'''

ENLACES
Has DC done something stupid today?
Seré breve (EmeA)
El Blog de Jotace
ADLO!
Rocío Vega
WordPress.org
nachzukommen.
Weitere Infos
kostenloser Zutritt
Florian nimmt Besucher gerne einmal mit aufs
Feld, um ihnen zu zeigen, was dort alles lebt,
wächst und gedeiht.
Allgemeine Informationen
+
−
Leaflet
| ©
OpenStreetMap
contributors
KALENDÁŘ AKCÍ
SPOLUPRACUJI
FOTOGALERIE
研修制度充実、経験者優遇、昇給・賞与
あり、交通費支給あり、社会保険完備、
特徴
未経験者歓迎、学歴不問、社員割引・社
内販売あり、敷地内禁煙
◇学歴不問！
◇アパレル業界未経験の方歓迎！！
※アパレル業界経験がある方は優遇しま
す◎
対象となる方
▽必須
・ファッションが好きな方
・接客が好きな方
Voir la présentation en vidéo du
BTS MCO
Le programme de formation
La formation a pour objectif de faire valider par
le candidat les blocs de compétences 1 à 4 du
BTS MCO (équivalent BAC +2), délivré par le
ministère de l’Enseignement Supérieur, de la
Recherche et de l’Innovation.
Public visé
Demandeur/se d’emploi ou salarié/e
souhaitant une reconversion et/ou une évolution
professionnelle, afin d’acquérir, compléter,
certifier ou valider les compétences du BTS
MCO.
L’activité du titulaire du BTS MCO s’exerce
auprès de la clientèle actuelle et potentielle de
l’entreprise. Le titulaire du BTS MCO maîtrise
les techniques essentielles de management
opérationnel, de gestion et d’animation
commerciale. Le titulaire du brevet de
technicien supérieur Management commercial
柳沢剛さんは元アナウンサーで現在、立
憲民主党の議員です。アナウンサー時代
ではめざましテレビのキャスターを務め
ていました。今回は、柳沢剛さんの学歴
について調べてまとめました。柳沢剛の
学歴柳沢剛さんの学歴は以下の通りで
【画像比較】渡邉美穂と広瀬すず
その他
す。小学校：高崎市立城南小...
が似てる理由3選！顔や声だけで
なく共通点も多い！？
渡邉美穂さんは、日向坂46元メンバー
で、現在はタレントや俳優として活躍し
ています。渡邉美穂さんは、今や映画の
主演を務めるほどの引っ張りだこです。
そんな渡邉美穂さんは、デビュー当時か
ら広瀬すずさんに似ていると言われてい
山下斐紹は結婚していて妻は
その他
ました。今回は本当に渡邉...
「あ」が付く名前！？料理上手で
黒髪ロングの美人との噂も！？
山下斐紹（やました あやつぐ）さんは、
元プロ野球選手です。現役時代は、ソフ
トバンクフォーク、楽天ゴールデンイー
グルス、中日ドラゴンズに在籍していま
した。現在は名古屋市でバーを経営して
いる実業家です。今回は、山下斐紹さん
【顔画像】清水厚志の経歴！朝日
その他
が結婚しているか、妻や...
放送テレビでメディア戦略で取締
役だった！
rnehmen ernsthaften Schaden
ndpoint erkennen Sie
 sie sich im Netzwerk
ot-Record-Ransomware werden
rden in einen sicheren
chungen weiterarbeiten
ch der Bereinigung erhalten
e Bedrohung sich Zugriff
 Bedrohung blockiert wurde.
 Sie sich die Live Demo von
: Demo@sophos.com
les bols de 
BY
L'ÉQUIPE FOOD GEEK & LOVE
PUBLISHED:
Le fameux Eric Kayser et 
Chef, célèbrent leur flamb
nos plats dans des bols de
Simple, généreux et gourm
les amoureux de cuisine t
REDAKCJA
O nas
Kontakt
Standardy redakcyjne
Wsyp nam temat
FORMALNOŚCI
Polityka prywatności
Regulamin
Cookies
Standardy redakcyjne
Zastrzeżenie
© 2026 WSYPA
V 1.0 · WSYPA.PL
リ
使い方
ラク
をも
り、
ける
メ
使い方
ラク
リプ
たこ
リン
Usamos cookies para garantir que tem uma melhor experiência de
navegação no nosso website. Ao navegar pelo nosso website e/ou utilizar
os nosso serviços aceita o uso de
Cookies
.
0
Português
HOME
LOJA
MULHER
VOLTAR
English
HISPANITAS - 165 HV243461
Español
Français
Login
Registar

'''

* _Work item_
Take the lines from the top of the data through the one that contains "OpenStreetMap" and copy them exactly, leaving out every line after it.

* _Response_
ENLACES
Has DC done something stupid today?
Seré breve (EmeA)
El Blog de Jotace
ADLO!
Rocío Vega
WordPress.org
nachzukommen.
Weitere Infos
kostenloser Zutritt
Florian nimmt Besucher gerne einmal mit aufs
Feld, um ihnen zu zeigen, was dort alles lebt,
wächst und gedeiht.
Allgemeine Informationen
+
−
Leaflet
| ©
OpenStreetMap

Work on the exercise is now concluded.